Task goal: Could you find each line of the data below that contains the word "Llama" and copy those lines?

(Record set)

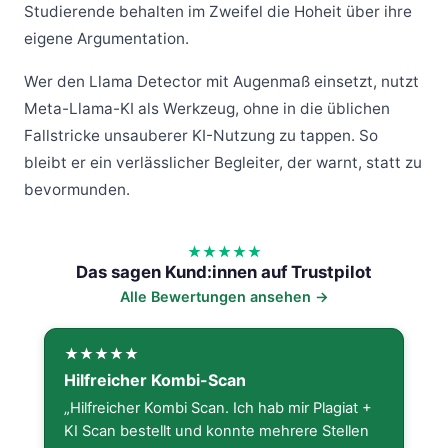
Studierende behalten im Zweifel die Hoheit über ihre
eigene Argumentation.
Wer den Llama Detector mit Augenmaß einsetzt, nutzt
Meta-Llama-KI als Werkzeug, ohne in die üblichen
Fallstricke unsauberer KI-Nutzung zu tappen. So
bleibt er ein verlässlicher Begleiter, der warnt, statt zu
bevormunden.
Das sagen Kund:innen auf Trustpilot
Alle Bewertungen ansehen →
Hilfreicher Kombi-Scan
„Hilfreicher Kombi Scan. Ich hab mir Plagiat +
KI Scan bestellt und konnte mehrere Stellen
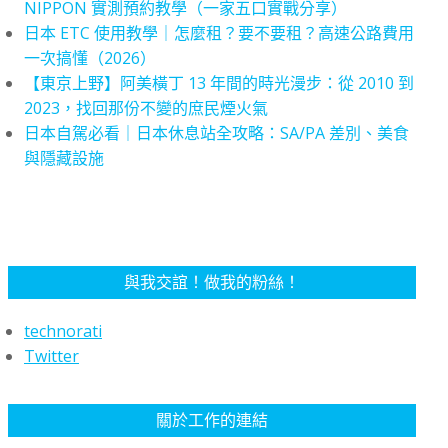
NIPPON 實測預約教學（一家五口實戰分享）
日本 ETC 使用教學｜怎麼租？要不要租？高速公路費用
一次搞懂（2026）
【東京上野】阿美橫丁 13 年間的時光漫步：從 2010 到
2023，找回那份不變的庶民煙火氣
日本自駕必看｜日本休息站全攻略：SA/PA 差別、美食
與隱藏設施
與我交誼！做我的粉絲！
technorati
Twitter
關於工作的連結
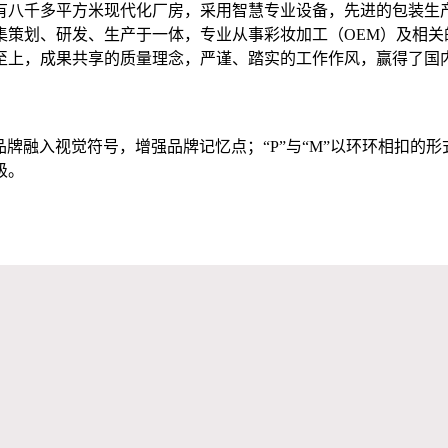
有八千多平方米现代化厂房，采用智慧专业设备，先进的包装生
集策划、研发、生产于一体，专业从事彩妆加工（OEM）及相关
质至上，成果共享的质量理念，严谨、踏实的工作作风，赢得了
计元素，将品牌融入视觉符号，增强品牌记忆点；“P”与“M”以环环
级。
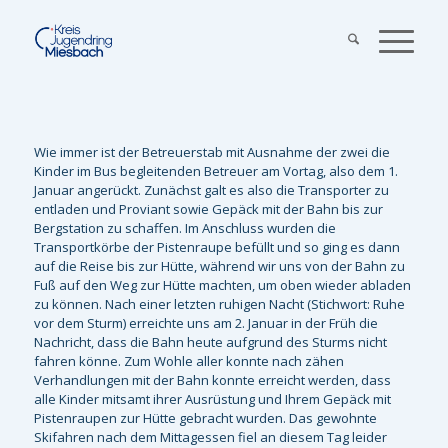
Wie immer ist der Betreuerstab mit Ausnahme der zwei die
Kinder im Bus begleitenden Betreuer am Vortag, also dem 1.
Januar angerückt. Zunächst galt es also die Transporter zu
entladen und Proviant sowie Gepäck mit der Bahn bis zur
Bergstation zu schaffen. Im Anschluss wurden die
Transportkörbe der Pistenraupe befüllt und so ging es dann
auf die Reise bis zur Hütte, während wir uns von der Bahn zu
Fuß auf den Weg zur Hütte machten, um oben wieder abladen
zu können. Nach einer letzten ruhigen Nacht (Stichwort: Ruhe
vor dem Sturm) erreichte uns am 2. Januar in der Früh die
Nachricht, dass die Bahn heute aufgrund des Sturms nicht
fahren könne. Zum Wohle aller konnte nach zähen
Verhandlungen mit der Bahn konnte erreicht werden, dass
alle Kinder mitsamt ihrer Ausrüstung und Ihrem Gepäck mit
Pistenraupen zur Hütte gebracht wurden. Das gewohnte
Skifahren nach dem Mittagessen fiel an diesem Tag leider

(End Record set)

Finished task:
Wer den Llama Detector mit Augenmaß einsetzt, nutzt
Meta-Llama-KI als Werkzeug, ohne in die üblichen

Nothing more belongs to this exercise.